Ce n’était pas une guerre civile. Ce terme est
employé pour dégager tous les étrangers de leur responsabilité
et montrer au monde que les Palestiniens ne méritent pas
d’avoir un Etat. Si cela avait été une guerre civile, pourquoi
les tueries se sont-elles arrêtées dans Gaza maintenant que les
forces de sécurité ont été battues ? Pourquoi des
milliers de membres de la sécurité préventive ont-ils déposé
leurs armes aussi vite ? Leur combat n’était pas cela.
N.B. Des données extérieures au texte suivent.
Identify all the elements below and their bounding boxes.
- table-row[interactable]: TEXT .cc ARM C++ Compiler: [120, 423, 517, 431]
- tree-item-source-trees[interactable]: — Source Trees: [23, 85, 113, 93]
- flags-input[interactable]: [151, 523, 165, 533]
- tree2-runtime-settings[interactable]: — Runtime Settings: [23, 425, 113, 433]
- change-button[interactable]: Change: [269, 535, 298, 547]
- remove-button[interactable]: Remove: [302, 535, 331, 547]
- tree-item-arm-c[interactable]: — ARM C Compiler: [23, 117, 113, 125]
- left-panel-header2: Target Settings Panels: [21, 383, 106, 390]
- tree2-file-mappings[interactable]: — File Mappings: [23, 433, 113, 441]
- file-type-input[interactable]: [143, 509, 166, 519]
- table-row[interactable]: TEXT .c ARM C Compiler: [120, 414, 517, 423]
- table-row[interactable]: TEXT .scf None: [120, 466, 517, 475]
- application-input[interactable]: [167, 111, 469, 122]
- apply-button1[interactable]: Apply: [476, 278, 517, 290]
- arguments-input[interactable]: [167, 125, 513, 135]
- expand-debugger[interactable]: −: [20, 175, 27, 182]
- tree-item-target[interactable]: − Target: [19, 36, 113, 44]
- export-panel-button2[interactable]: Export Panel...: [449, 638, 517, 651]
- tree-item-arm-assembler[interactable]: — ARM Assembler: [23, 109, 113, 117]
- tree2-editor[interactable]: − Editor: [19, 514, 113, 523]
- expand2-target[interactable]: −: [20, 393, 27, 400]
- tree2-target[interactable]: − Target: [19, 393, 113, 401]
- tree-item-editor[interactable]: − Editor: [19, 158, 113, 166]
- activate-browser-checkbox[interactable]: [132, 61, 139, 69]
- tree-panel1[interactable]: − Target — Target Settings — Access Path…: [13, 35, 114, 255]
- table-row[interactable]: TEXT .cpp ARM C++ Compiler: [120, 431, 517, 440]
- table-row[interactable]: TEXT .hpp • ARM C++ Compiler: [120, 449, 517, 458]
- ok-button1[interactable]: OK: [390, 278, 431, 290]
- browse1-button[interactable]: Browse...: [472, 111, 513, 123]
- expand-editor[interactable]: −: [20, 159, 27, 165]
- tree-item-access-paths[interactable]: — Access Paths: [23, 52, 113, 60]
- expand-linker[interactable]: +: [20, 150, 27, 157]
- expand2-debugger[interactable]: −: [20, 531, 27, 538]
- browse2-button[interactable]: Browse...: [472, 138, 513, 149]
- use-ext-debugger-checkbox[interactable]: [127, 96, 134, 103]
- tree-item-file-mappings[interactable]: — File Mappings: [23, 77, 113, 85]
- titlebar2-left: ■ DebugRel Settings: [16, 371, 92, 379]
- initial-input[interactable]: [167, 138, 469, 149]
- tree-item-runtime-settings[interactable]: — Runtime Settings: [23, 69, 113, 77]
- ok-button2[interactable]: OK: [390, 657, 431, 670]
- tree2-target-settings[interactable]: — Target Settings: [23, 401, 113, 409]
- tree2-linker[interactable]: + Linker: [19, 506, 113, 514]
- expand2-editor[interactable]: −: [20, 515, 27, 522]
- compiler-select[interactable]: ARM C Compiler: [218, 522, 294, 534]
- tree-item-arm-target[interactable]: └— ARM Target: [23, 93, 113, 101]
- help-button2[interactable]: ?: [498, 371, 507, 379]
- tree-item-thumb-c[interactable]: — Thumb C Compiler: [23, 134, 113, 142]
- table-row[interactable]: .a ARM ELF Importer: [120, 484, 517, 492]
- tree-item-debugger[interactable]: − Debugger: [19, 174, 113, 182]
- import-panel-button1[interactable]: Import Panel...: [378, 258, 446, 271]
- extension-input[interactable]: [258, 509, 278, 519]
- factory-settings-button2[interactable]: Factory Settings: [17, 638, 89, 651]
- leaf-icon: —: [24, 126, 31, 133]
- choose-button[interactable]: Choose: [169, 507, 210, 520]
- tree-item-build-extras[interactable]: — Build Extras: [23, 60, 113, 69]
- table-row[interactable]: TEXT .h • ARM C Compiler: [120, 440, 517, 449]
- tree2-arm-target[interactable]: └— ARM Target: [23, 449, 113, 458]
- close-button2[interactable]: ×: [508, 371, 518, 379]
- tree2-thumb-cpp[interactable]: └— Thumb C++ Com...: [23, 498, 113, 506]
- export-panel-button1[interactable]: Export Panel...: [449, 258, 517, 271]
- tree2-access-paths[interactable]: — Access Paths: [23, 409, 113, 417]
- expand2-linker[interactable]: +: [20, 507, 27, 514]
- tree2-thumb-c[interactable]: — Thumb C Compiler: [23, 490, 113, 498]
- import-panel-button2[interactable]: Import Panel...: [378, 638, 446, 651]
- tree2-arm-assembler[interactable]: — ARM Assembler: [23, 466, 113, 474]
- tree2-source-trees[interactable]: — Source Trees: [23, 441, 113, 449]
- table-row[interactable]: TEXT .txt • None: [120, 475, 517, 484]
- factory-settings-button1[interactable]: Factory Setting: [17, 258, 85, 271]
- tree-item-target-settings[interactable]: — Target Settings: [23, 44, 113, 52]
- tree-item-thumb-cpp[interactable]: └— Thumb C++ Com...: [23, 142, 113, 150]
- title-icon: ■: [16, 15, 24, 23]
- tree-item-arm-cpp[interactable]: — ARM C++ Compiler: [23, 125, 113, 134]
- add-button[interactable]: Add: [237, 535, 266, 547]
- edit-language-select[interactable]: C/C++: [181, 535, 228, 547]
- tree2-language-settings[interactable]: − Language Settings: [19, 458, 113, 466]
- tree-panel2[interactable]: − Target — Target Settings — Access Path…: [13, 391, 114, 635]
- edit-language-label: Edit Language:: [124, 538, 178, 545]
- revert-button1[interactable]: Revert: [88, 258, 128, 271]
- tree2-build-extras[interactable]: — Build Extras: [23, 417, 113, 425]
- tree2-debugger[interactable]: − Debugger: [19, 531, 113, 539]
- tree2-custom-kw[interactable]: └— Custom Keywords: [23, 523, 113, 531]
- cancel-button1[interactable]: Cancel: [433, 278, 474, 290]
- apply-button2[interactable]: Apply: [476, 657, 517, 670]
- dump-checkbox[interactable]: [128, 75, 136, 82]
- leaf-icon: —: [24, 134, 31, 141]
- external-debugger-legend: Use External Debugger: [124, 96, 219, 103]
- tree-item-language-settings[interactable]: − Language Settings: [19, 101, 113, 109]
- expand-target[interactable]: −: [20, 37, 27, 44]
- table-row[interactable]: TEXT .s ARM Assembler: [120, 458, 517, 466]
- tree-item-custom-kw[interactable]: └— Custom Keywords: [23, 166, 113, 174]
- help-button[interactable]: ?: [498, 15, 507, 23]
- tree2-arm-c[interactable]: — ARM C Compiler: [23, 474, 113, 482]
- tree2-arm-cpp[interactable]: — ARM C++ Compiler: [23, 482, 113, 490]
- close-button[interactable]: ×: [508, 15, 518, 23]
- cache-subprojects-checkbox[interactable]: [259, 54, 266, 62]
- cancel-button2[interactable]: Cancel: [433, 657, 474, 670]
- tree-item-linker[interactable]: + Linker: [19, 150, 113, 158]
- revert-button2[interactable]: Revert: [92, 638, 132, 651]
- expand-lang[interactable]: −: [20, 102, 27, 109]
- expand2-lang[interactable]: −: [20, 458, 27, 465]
C’était une bataille contre la contra palestinienne, contre les
seigneurs de la corruption dont le travail était d’acheter la
conscience des combattants avec quelques centaines de dollars
pendant que le reste de la nation ne recevait aucun salaire afin
de terroriser et de soudoyer notre peuple. Des choses horribles se
sont déroulées durant ces combats et nous ne savons pas réellement
qui les a commises, même si les médias dominants aiment les
attribuer au Hamas pour le diaboliser davantage ; mais chaque
jour, une nouvelle vidéo arrive de Gaza nous montrant autre
chose.
L’anarchie dans Gaza était prévisible :
les combattants pour la liberté ne sont pas des saints. Gaza est
une prison en plein air avec des ingérences sans limite des Israéliens.
Les possibilités et les ressources ici sont très restreintes ;
si vous mettez dans la même prison deux frères pourtant bien élevés
avec des moyens de vivre réduits, ils se battront pour survivre.
Dans Gaza, il y a des jeunes hommes qui n’ont rien fait
d’autre que de se battre dans leur vie. Ici, les gens ont plus
de fusils que de pain. Avec des armes, certaines personnes
marginalisées de la société ont acquis un statut et elles ne
les abandonneront pas pour ne pas le perdre, même si c’est pour
les utiliser à mauvais escient. Dans Gaza, vous vous sentez coupés
du reste du monde. L’isolement peut lui aussi être un facteur
pathogène générant une hostilité qui va se développer contre
ceux qui se moquent à l’extérieur de la prison. Mais quand
cette force extérieure est inaccessible pour pouvoir s’y
affronter, colère et hostilité se retournent contre l’intérieur.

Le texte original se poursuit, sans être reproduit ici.